Turkey’s Central Bank has decided to ban the use of all cryptocurrencies for transactions and purchases of goods or services, citing possibly irreparable damage and a range of risks. As the announcement in the Official Gazette went further to explain, cryptocurrencies and the relevant digital assets that are based on distributed ledger technology cannot continue to operate without any regulation or central supervision, as they may cause non-recoverable losses for the transaction parties.
All in all, the Turkish authorities do not believe in the security of cryptos, or at least that’s what they claim, and so they decided to ban them only to protect the people. The new law will come in effect starting on April 30, 2021, so holders of crypto in Turkey don’t have much time to offload or exchange their assets.
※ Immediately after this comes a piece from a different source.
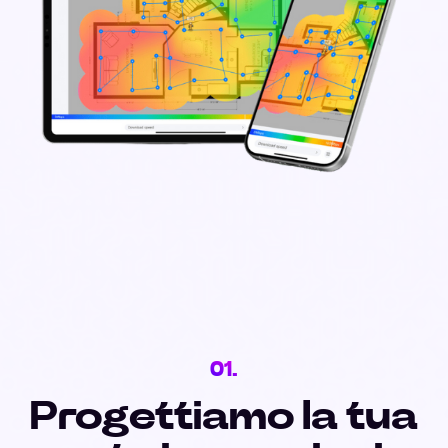
01.
Progettiamo la tua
The rise of crypto in Turkey was impressive lately, even though still not mainstream, and possibly, this is why the state decided to intervene before things get out of their control. The decision to outright ban them, though, hit hard – so much that BTC suffered an immediate price drop of 4.6%. Moreover, the fact that the decision was taken in the middle of the night and without consulting stakeholders and experts on the matter reflects in how these issues are handled in Turkey.
Many speculate that the real goal of the Turkish government for taking this decision is to stop the bleeding of the Turkish lira and close the tap of the worsening leaks to cryptocurrencies. The more the value of the lira drops, the more people in Turkey engage in crypto investments, further pushing the demise of the country’s currency. The Turkish lira’s value has sunk by 10% in 2021, 24% in 2020, and lost over 50% of its value since 2017.
Last week, Turkey recorded inflation of 16%, which 11% higher than the central bank’s 5% set target. According to an Arab News report, Turkey sold 11.7 million tons of gold in February 2021 to get some breathing oxygen that will help them tackle the economic crisis. President Tayyip Erdogan, who has been in charge during the entire period of the lira value collapse, has fired four bank chiefs during the past couple of years, but this hasn’t brought any positive change.